Earlier in the year, I penned a series of posts profiling forgotten liberal heroes (to which a couple of other people also kindly contributed), looking at some of those who achieved great things for liberalism in their time but have been unjustly forgotten – such as Margaret Wintringham, the very first female Liberal MP.
There is also another group of people who I think are often unjustly obscure – those local campaigners who are often at the heart of their local community and local party, delivering liberalism and helping others, but as their stage is a local one they are often unacknowledged in the wider party.
Today it is the turn of Southwark councillor, Poddy Clark.
Politics often runs in families with the activism flowing through the generations. The story of Southwark councillor Poddy Clark, however, has an unusual twist, as in her case it wasn’t a matter of daughter following mother into politics but of mother following her daughter. After her daughter had been a councillor for eight years in the borough (and also a Parliamentary candidate elsewhere), Poddy herself was very familiar with the Liberal Democrats and local politics before finally moving from Hampshire to Southwark and running seriously for the council herself.

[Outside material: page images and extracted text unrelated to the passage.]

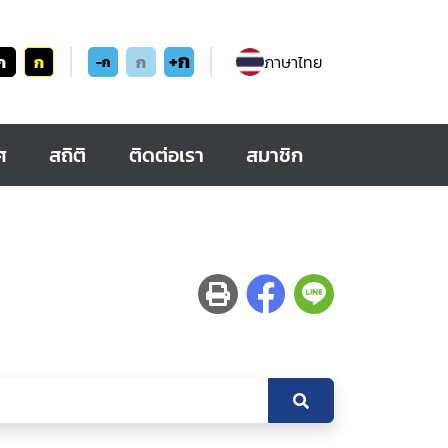
+ก
ก
ก
ก
ภาษาไทย
-ก
ศ
สถิติ
ติดต่อเรา
สมาชิก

As with several other people I have profiled in this series, Poddy wanted to become an elected politician because, at heart, she likes to get stuck in and do things. “I instinctively want to be involved with people,” she explains. A gut feeling too explains her choice of party, with an intuitive liberalism being awakened by seeing Jo Grimond on TV in the 1960s and concluding the then Liberal Party was the one for her.
The cliché of a bad Liberal Democrat campaigner is one who hides from talking to people by delivering leaflets all the time, with the implied good version being one who spends much time canvassing. However, like Jill Fraser and Tracy Ismail, she is not a huge fan of the traditional vote identification form of canvassing, leaving as it does little time to actually talk to people. In Poddy’s case, in addition to taking part in local campaign action days, it means she likes going out delivering on her own – so she can dawdle and chat at length to people she bumps into, safe in the knowledge there are no fellow deliverers somewhere round the corner worrying about where she has got to.
She puts her love of talking to people – and her skill at listening to them – down to her father having a village pub, meaning that from an early age she was in an environment where listening to semi-strangers with interest was the norm.
The big issue in her ward is housing, with two of the largest housing estates in Southwark in the ward and the enormous Shard development right next to it. What is for me one of the best aspects of the Shard development is for her a ward nightmare: the viewing platform that will be open to the public and, at 243.8 metres height, offering amazing views across and beyond London. With estimates that this will attract as many as two million visitors a year, the viewing platform will offer a fantastic opportunity for tourists and locals to enjoy the sorts of views that are normally reserved for the very rich in private spaces at the top of the tallest buildings or in helicopters and private planes.
But two million people may cause enormous congestion issues, even with London Bridge, a train, tube and bus station, being heavily rebuilt. There is a particular problem with pavements in the area that have not been able to be improved because they are cluttered up with scaffolding which is holding up semi-derelict buildings that would otherwise collapse. Landlord King’s College is the particular target of local ire for the state of some of its properties.
With issues like this, there will continue to be plenty to keep Poddy busy with her local campaigning. As she says, “You can never do enough, be organised enough or listen enough.”